In your copy of the data, keep every word exact and include no pictures.

....

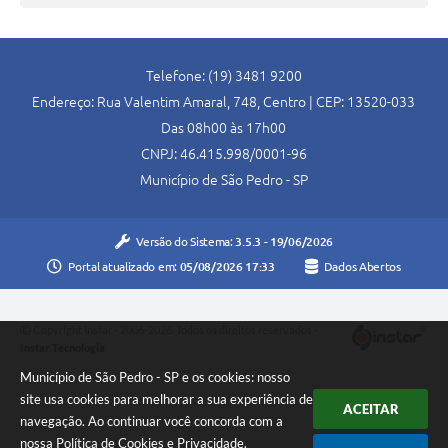
Telefone: (19) 3481 9200
Endereço: Rua Valentim Amaral, 748, Centro | CEP: 13520-033
Das 08h00 às 17h00
CNPJ: 46.415.998/0001-96
Município de São Pedro - SP
Versão do Sistema:
3.5.3 - 19/06/2026
Portal atualizado em:
05/08/2026 17:33
Dados Abertos
Copyright Instar - 2006-2026. Todos os direitos reservados -
Instar Tecnologia
Município de São Pedro - SP e os cookies: nosso
site usa cookies para melhorar a sua experiência de
ACEITAR
navegação. Ao continuar você concorda com a
nossa
Política de Cookies
e
Privacidade
.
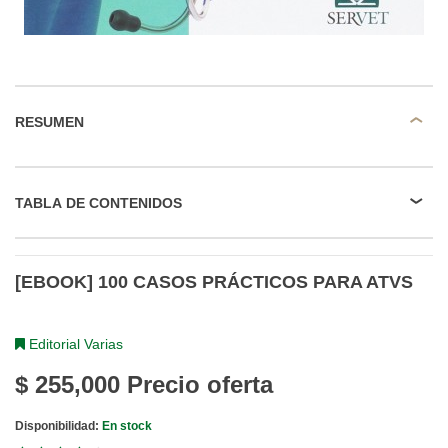
RESUMEN
TABLA DE CONTENIDOS
[EBOOK] 100 CASOS PRÁCTICOS PARA ATVS
Editorial Varias
$ 255,000
Precio oferta
Disponibilidad:
En stock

....

ANSWER TO THIS TASK:
Telefone: (19) 3481 9200
Endereço: Rua Valentim Amaral, 748, Centro | CEP: 13520-033
Das 08h00 às 17h00
CNPJ: 46.415.998/0001-96
Município de São Pedro - SP
Versão do Sistema:
3.5.3 - 19/06/2026
Portal atualizado em:
05/08/2026 17:33
Dados Abertos
Copyright Instar - 2006-2026. Todos os direitos reservados -
Instar Tecnologia
Município de São Pedro - SP e os cookies: nosso
site usa cookies para melhorar a sua experiência de
ACEITAR
navegação. Ao continuar você concorda com a
nossa
Política de Cookies
e
Privacidade
.
RESUMEN
TABLA DE CONTENIDOS
[EBOOK] 100 CASOS PRÁCTICOS PARA ATVS
Editorial Varias
$ 255,000
Precio oferta
Disponibilidad:
En stock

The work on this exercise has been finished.